The nuclear policy agenda needs to address four distinct but related policy issues, each associated with a particular kind of threat or risk, viz. disarmament (which addresses the risks posed by the existing stockpiles of the nuclear-armed states); non-proliferation (which is about the risks associated with the possible emergence of new nuclear-armed states); nuclear security (which is about the risks posed by rogue states or non-state terrorist actors acquiring nuclear weapons or materials); and managing peaceful uses (which is relevant to non-proliferation and security, but also addresses safety risks of the kind experienced with Chernobyl and Fukushima).
To me the biggest of all these challenges is disarmament, because the biggest risks of all, although constantly downplayed by the nuclear-armed states and their allies, are those posed by their existing arsenals. The bottom-line challenge for policymakers in this respect was stated in three succinct lines in the Australian-initiated 1996 report of the Canberra Commission on the Elimination of Nuclear Weapons, and repeated in every major report since, including the Blix Weapons of Mass Destruction Commission in 2006, and the 2009 report of the Australia-Japan initiated International Commission on Nuclear Non-Proliferation and Disarmament (ICNND), which I co-chaired:
So long as any state retains nuclear weapons, others will want them. So long as any nuclear weapons remain anywhere, they are bound one day to be used – if not by design, then by human error, system error, miscalculation or misjudgement. And any such use will be catastrophic for life on this planet as we know it.
The trouble is that it has become very difficult to translate this kind of analysis into any kind of effective political response. These Commissions have come and gone. The Nuclear Security Summits have come and gone, as no doubt will President Obama's visit to Hiroshima – the first by any US President –expected later this month. The political rise of Donald Trump, short-lived though we hope it will be, is unhappy evidence of how little even the most appalling ignorance of nuclear weapons issues on the part of a putative leader matters to many voters. The issues are complex, the technical detail is often impenetrable to the uninitiated, and by and large both policymakers and publics are – despite an occasional flurry of anxiety about Iran or North Korea, and of course about civil nuclear safety issues in the wake of Chernobyl and Fukushima – complacent and indifferent.
But those civil society organizations and scholars who care, and those states who care – like Ukraine, which has sponsored this forum – must keep grinding away and keeping the issues and concerns alive. The alternative is for the world to wait for some terrible nuclear weapons catastrophe – and that could happen at almost any time – to bring us to our collective senses.

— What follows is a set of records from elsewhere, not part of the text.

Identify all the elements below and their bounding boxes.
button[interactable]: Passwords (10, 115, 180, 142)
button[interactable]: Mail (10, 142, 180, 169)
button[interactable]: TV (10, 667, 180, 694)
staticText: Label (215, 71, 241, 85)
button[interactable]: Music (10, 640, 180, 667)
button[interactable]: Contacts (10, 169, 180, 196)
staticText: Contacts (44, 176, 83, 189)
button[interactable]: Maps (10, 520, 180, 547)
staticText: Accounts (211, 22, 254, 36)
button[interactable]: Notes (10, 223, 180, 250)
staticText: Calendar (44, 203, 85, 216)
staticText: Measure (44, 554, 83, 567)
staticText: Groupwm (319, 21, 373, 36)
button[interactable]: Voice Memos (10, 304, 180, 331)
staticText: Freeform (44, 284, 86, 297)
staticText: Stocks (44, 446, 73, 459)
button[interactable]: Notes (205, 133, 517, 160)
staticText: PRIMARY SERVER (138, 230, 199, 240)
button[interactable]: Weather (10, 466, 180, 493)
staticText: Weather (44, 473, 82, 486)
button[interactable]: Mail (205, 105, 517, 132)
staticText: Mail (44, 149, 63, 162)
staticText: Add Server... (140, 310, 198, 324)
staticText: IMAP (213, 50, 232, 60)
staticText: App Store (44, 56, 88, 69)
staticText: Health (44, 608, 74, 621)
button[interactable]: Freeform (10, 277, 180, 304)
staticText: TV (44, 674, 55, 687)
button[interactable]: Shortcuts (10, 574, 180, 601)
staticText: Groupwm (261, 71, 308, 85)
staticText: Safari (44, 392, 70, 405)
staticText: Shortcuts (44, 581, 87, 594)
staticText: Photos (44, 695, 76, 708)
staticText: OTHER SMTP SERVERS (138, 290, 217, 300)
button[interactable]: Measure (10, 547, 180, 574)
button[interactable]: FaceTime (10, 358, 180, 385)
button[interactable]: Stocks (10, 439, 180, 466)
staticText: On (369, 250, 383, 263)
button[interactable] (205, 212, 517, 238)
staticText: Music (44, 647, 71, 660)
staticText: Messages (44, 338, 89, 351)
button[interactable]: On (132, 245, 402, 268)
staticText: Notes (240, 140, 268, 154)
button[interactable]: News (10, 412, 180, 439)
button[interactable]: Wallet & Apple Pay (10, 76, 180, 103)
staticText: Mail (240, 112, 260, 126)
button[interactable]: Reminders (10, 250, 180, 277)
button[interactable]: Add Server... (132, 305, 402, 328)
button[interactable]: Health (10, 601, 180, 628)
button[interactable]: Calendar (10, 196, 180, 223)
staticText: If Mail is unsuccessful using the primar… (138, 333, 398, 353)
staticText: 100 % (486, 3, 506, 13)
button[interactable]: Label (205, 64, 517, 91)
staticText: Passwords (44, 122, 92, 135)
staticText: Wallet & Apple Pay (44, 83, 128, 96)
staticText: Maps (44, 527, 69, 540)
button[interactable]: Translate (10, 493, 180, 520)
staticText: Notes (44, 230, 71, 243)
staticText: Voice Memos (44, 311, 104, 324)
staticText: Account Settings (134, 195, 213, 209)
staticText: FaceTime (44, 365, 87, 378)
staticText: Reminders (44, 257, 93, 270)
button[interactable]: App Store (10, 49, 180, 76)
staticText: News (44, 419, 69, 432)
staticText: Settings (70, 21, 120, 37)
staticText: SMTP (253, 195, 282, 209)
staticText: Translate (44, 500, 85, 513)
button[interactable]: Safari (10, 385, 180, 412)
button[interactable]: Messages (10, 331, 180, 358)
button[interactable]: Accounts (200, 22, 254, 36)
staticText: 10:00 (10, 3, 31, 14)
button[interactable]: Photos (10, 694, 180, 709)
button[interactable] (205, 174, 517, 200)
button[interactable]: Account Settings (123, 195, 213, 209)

Disarmament: Addressing the Risks Posed by Existing Nuclear-Armed States
Despite big reductions which occurred immediately after the end of the Cold War (down from the extraordinary peak of 64,500 weapons in 1986) and the continuing retirement or scheduling for dismantlement since by Russia and the US of many more, there are some 15, 850 nuclear warheads still in existence, with a combined destructive capability of over 100,000 Hiroshima or Nagasaki sized bombs – and in our own Asian region the number of weapons is not diminishing but increasing, with China, India and Pakistan all with active programs.

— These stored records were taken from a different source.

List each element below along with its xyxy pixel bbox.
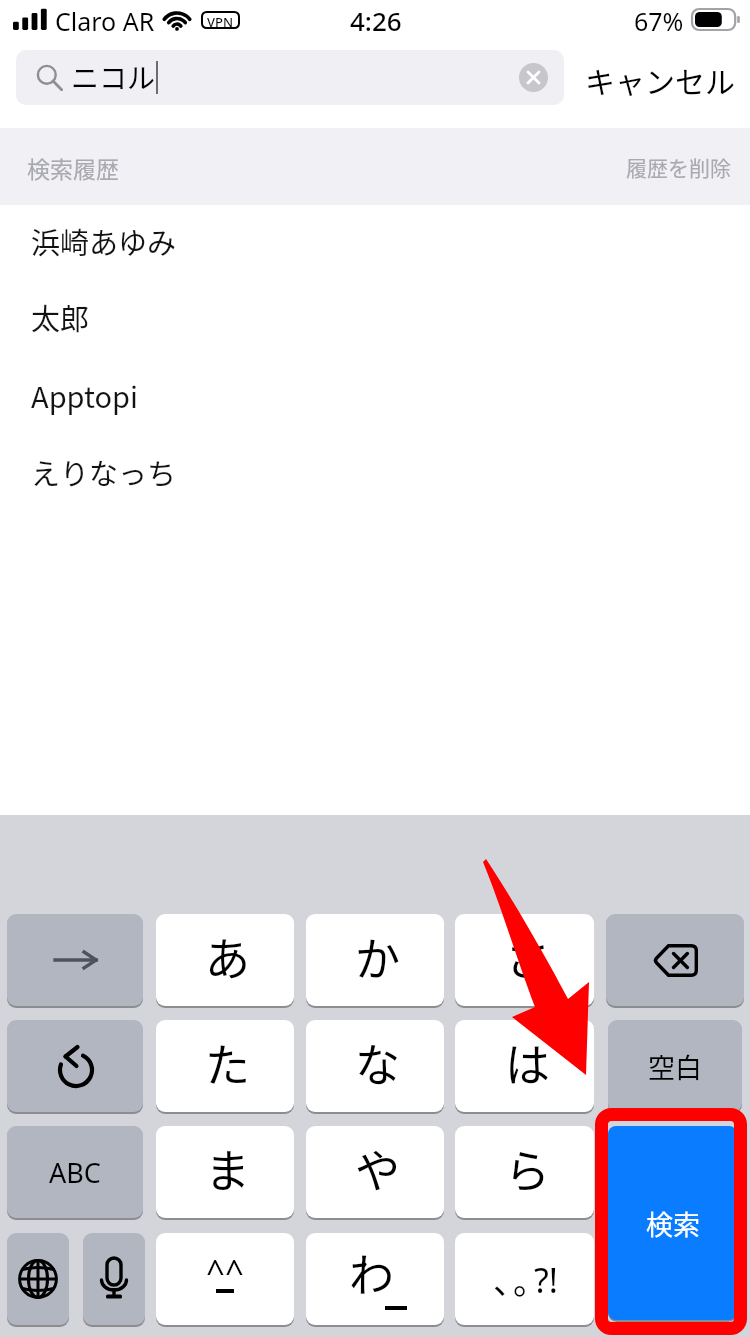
staticText: 。: [513, 1255, 537, 1304]
button[interactable]: ら: [455, 1126, 594, 1218]
button[interactable]: Undo: [7, 1020, 143, 1112]
button[interactable]: か: [306, 914, 444, 1006]
staticText: あ: [205, 924, 251, 989]
staticText: ABC: [49, 1154, 101, 1191]
button[interactable]: えりなっち: [0, 434, 750, 510]
button[interactable]: さ: [455, 914, 594, 1006]
staticText: 空白: [648, 1047, 702, 1086]
staticText: な: [355, 1030, 401, 1095]
button[interactable]: は: [455, 1020, 594, 1112]
button[interactable]: 、: [455, 1233, 594, 1325]
staticText: ま: [205, 1136, 251, 1201]
staticText: 浜崎あゆみ: [31, 220, 177, 262]
button[interactable]: Dictate: [83, 1233, 145, 1325]
staticText: 4:26: [350, 3, 402, 38]
staticText: Claro AR: [55, 4, 155, 38]
staticText: ^^: [206, 1249, 244, 1294]
staticText: か: [355, 924, 401, 989]
button[interactable]: わ: [306, 1233, 444, 1325]
staticText: Apptopi: [31, 374, 139, 416]
button[interactable]: 太郎: [0, 279, 750, 355]
staticText: 太郎: [31, 296, 90, 338]
button[interactable]: 空白: [608, 1020, 742, 1112]
button[interactable]: キャンセル: [572, 48, 738, 106]
button[interactable]: ニコル: [16, 50, 564, 105]
button[interactable]: Switch keyboard: [7, 1233, 69, 1325]
staticText: 、: [493, 1255, 517, 1304]
staticText: えりなっち: [31, 451, 177, 493]
staticText: た: [205, 1030, 251, 1095]
button[interactable]: Emoticon: [156, 1233, 294, 1325]
staticText: や: [355, 1136, 401, 1201]
staticText: さ: [505, 924, 551, 989]
staticText: 67%: [634, 4, 684, 38]
button[interactable]: 履歴を削除: [610, 137, 750, 197]
staticText: キャンセル: [585, 58, 735, 101]
button[interactable]: Clear text: [519, 63, 548, 92]
button[interactable]: 浜崎あゆみ: [0, 203, 750, 279]
button[interactable]: Next: [7, 914, 143, 1006]
button[interactable]: や: [306, 1126, 444, 1218]
button[interactable]: あ: [156, 914, 294, 1006]
button[interactable]: Delete: [606, 914, 744, 1006]
staticText: は: [505, 1030, 551, 1095]
staticText: 検索履歴: [27, 151, 119, 184]
button[interactable]: た: [156, 1020, 294, 1112]
button[interactable]: Apptopi: [0, 355, 750, 434]
button[interactable]: ABC: [7, 1126, 143, 1218]
button[interactable]: ま: [156, 1126, 294, 1218]
staticText: 履歴を削除: [626, 152, 731, 182]
button[interactable]: 検索: [608, 1126, 737, 1320]
staticText: ら: [505, 1136, 551, 1201]
button[interactable]: な: [306, 1020, 444, 1112]
staticText: 検索: [646, 1204, 700, 1243]
staticText: ニコル: [71, 57, 156, 98]
staticText: ?!: [534, 1257, 558, 1303]
staticText: わ: [349, 1240, 395, 1305]
staticText: VPN: [207, 13, 234, 27]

Around 8,000 of them are in the hands of the Russia, 7,300 with the US, and around 1,000 with the other nuclear-armed states combined (China, France, UK, India, Pakistan, Israel and – at the margin – North Korea). A large proportion of all these weapons – some 4,000 - remain operationally available. And, most extraordinarily of all, over 1,800 of the US and Russian weapons remain on dangerously high alert, ready to be launched on warning in the event of a perceived attack, within a decision window for each President of four to eight minutes. Moreover there is now informed speculation that China will move to a high alert posture to enhance its retaliatory capability in the event that the US proceeds with its proposed deployment of Conventional Prompt Global Strike missiles.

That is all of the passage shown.